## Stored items
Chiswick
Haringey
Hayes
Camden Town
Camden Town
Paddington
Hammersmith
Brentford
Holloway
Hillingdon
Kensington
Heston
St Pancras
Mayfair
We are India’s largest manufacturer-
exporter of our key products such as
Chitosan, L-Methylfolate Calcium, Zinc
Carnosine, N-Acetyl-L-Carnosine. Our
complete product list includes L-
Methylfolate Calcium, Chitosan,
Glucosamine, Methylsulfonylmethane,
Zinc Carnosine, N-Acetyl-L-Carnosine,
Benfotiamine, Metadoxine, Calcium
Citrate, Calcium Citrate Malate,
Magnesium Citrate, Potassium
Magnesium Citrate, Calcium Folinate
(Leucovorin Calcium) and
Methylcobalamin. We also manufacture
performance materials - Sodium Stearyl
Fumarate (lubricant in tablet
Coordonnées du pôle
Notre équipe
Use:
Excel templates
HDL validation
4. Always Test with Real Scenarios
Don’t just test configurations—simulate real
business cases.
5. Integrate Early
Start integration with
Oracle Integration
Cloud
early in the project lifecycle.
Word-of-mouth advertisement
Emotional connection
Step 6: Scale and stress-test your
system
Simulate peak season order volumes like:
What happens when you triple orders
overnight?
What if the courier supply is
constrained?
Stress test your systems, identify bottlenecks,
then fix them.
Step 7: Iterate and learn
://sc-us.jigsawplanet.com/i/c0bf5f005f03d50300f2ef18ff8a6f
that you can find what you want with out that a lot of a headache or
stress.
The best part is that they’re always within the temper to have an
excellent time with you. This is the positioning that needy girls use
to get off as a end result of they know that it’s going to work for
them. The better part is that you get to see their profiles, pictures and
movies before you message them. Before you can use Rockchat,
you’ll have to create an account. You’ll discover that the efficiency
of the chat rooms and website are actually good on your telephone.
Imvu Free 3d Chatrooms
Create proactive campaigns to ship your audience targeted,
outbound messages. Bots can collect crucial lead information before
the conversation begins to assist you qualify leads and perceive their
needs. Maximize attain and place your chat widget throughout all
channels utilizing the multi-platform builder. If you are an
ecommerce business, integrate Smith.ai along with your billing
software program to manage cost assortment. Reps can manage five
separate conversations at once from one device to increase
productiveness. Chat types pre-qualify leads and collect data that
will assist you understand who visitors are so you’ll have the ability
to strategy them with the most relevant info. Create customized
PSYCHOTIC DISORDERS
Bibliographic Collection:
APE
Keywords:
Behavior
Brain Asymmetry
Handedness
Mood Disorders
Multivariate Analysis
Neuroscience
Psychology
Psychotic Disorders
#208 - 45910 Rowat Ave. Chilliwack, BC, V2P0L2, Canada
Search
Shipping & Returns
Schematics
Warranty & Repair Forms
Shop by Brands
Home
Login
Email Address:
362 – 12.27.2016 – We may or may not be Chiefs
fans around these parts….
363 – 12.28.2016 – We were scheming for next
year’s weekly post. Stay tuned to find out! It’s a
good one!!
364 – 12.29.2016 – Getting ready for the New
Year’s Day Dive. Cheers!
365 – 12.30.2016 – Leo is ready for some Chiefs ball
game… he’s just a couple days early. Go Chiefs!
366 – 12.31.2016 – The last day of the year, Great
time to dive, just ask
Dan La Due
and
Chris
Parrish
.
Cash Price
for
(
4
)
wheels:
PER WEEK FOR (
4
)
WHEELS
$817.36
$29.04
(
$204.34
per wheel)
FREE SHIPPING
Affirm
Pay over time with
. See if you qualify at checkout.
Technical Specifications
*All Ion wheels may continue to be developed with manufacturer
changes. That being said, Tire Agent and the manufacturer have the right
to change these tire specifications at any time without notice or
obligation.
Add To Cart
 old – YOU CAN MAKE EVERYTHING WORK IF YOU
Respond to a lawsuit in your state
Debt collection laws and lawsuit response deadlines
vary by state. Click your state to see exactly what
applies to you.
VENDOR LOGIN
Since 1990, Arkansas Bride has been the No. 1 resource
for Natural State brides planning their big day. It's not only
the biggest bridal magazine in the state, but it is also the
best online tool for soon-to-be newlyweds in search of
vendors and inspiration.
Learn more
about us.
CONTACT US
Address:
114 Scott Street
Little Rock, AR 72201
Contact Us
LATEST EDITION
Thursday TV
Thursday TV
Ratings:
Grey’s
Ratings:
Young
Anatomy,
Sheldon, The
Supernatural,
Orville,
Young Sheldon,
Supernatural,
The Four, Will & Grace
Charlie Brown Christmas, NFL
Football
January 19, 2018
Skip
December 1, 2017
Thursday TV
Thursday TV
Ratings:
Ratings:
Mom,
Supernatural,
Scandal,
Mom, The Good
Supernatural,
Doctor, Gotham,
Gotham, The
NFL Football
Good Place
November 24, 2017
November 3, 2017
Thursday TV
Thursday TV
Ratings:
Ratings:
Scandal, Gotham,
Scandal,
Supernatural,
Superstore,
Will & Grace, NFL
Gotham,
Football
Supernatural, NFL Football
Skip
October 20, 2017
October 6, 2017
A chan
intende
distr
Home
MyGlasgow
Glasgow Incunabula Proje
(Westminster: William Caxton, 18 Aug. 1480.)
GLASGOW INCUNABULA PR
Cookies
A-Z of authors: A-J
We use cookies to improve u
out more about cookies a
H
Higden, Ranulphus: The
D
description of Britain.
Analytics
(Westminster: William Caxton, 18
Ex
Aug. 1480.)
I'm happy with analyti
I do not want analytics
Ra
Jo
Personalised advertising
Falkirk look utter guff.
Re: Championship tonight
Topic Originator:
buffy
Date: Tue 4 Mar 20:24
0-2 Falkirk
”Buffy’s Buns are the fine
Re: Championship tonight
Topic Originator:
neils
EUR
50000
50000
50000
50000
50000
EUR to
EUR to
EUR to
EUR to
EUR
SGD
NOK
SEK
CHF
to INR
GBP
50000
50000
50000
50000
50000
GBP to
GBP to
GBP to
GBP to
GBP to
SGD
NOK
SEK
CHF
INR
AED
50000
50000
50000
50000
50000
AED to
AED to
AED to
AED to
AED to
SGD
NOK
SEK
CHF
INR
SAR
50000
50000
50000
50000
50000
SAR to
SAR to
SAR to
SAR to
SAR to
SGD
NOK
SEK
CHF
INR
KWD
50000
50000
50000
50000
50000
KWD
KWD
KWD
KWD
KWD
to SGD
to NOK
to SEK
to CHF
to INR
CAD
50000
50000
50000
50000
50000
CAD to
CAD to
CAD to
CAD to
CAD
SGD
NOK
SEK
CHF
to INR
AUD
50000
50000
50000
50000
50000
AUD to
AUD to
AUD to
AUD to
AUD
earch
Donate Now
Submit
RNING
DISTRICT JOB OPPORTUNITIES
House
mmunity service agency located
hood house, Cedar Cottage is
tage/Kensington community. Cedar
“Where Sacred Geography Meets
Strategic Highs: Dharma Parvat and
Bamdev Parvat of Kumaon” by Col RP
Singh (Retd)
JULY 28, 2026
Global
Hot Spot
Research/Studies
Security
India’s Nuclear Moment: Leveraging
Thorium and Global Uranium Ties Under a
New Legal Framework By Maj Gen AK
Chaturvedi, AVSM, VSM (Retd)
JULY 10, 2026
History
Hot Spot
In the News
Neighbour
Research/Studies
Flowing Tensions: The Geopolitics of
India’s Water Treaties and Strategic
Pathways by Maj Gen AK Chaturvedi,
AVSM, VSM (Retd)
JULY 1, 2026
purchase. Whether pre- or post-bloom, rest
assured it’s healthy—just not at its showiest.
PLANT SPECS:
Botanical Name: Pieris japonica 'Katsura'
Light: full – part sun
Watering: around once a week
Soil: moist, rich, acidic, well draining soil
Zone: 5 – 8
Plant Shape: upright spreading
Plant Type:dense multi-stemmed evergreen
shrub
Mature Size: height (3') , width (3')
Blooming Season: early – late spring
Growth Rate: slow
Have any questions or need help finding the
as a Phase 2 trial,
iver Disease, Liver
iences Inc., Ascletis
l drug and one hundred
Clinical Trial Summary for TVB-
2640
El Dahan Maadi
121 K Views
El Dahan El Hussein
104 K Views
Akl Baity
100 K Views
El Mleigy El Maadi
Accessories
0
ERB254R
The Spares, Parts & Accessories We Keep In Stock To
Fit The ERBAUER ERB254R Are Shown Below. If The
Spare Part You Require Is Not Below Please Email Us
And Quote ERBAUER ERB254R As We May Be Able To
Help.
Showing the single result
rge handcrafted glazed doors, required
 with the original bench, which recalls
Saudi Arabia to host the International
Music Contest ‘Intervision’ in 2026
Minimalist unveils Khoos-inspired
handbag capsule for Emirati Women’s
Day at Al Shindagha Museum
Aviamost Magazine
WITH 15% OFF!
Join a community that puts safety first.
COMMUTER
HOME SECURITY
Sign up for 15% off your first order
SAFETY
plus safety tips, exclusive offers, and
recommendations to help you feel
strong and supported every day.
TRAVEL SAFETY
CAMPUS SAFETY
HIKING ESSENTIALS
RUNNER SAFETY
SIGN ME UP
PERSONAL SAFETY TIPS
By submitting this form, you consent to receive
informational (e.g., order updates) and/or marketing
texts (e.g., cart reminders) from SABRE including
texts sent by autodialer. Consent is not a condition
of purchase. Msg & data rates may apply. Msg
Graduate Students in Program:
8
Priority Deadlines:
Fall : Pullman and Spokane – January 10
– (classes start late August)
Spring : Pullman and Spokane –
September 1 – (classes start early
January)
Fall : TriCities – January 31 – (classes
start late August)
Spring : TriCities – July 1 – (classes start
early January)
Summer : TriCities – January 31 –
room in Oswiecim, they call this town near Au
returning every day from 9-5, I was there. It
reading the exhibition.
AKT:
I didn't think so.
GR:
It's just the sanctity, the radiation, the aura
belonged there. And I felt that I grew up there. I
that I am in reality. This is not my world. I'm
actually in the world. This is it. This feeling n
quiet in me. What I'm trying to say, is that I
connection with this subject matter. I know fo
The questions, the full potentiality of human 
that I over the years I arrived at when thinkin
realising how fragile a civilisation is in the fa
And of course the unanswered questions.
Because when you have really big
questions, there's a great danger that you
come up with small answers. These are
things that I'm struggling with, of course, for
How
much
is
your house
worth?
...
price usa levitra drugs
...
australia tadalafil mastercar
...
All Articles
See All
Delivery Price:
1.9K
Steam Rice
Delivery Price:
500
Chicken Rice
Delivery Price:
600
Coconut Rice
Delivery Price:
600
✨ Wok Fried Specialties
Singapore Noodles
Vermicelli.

## What you need to do
From the opening line of the data above, please print each line as written up to and including the line that contains "The best part", and nothing more.

## Answer for this exercise
Chiswick
Haringey
Hayes
Camden Town
Camden Town
Paddington
Hammersmith
Brentford
Holloway
Hillingdon
Kensington
Heston
St Pancras
Mayfair
We are India’s largest manufacturer-
exporter of our key products such as
Chitosan, L-Methylfolate Calcium, Zinc
Carnosine, N-Acetyl-L-Carnosine. Our
complete product list includes L-
Methylfolate Calcium, Chitosan,
Glucosamine, Methylsulfonylmethane,
Zinc Carnosine, N-Acetyl-L-Carnosine,
Benfotiamine, Metadoxine, Calcium
Citrate, Calcium Citrate Malate,
Magnesium Citrate, Potassium
Magnesium Citrate, Calcium Folinate
(Leucovorin Calcium) and
Methylcobalamin. We also manufacture
performance materials - Sodium Stearyl
Fumarate (lubricant in tablet
Coordonnées du pôle
Notre équipe
Use:
Excel templates
HDL validation
4. Always Test with Real Scenarios
Don’t just test configurations—simulate real
business cases.
5. Integrate Early
Start integration with
Oracle Integration
Cloud
early in the project lifecycle.
Word-of-mouth advertisement
Emotional connection
Step 6: Scale and stress-test your
system
Simulate peak season order volumes like:
What happens when you triple orders
overnight?
What if the courier supply is
constrained?
Stress test your systems, identify bottlenecks,
then fix them.
Step 7: Iterate and learn
://sc-us.jigsawplanet.com/i/c0bf5f005f03d50300f2ef18ff8a6f
that you can find what you want with out that a lot of a headache or
stress.
The best part is that they’re always within the temper to have an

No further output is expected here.